We used the same muscle injury model in a previous study (in press). The results of the morphological analysis revealed that the nontreated and cryoinjury LLLT groups exhibited similar morphological aspects throughout skeletal muscle repair process. At 1 day following injury, the skeletal muscle exhibited neutrophil infiltration with edema and necrotic fibers. At 7 days, the tissue exhibited a reduction in inflammatory infiltration, with the appearance of immature skeletal muscle cells. At 14 days, there was a decrease in inflammatory infiltration and the fibers exhibited an increase in diameter, but the majority of fibers had a centrally located nucleus. At 21 days, most cells had a mature appearance.

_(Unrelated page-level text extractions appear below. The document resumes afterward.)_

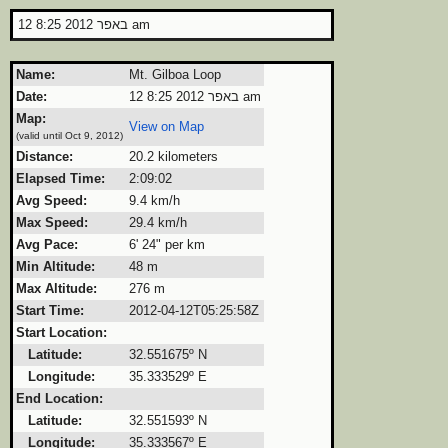
12 באפר 2012 8:25 am
Name:
Mt. Gilboa Loop
12 באפר 2012 8:25 am
Date:
Map:
View on Map
(valid until Oct 9, 2012)
Distance:
20.2 kilometers
Elapsed Time:
2:09:02
Avg Speed:
9.4 km/h
Max Speed:
29.4 km/h
Avg Pace:
6' 24" per km
Min Altitude:
48 m
Max Altitude:
276 m
Start Time:
2012-04-12T05:25:58Z
Start Location:
Latitude:
32.551675º N
Longitude:
35.333529º E
End Location:
Latitude:
32.551593º N
Longitude:
35.333567º E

These results are in agreement with the present findings regarding laser-induced changes in the expression of TGF-β and TNF-α, as there was a decrease in both cytokines at 7 days in injured group with LLLT, with the beginning of a decrease in inflammatory cell infiltration, along with more evident muscle cell proliferation.

TGF-β and TNF-α are involved in the fibrosis and stiffness observed in dystrophic muscle and TGF-β inactivation has been found to reduce fibrosis and improve contractile properties following muscle laceration [27, 28]. Moreover, overproduction of TGF-β has been associated with tissue fibrosis in injured skeletal muscle [29]. Considering these findings, the present results indicate that LLLT enhances the muscle repair process by decreasing both TGF-β and TNF-α, thereby preventing fibrosis and deficits in contractile properties.

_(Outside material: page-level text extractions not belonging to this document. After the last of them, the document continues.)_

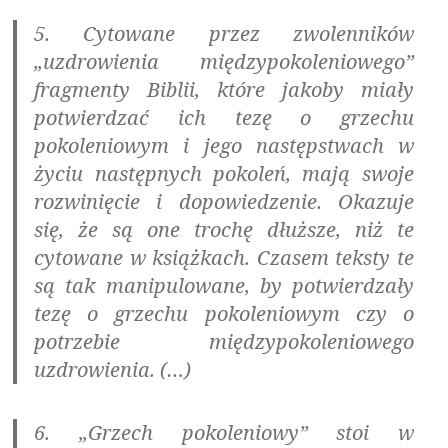
5. Cytowane przez zwolenników
„uzdrowienia międzypokoleniowego”
fragmenty Biblii, które jakoby miały
potwierdzać ich tezę o grzechu
pokoleniowym i jego następstwach w
życiu następnych pokoleń, mają swoje
rozwinięcie i dopowiedzenie. Okazuje
się, że są one trochę dłuższe, niż te
cytowane w książkach. Czasem teksty te
są tak manipulowane, by potwierdzały
tezę o grzechu pokoleniowym czy o
potrzebie międzypokoleniowego
uzdrowienia. (…)
6.
„Grzech pokoleniowy” stoi w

In conclusion, the present study demonstrated that LLLT was able to modulate cytokine expression, with a reduction in TNF-α and TGF-β during the short-term period of muscle healing following cryoinjury to the TA muscle in rats. This was a preliminary study and further studies are needed in order to clarify how LLLT induces changes in cytokine expression during skeletal muscle repair using different parameters and injury models.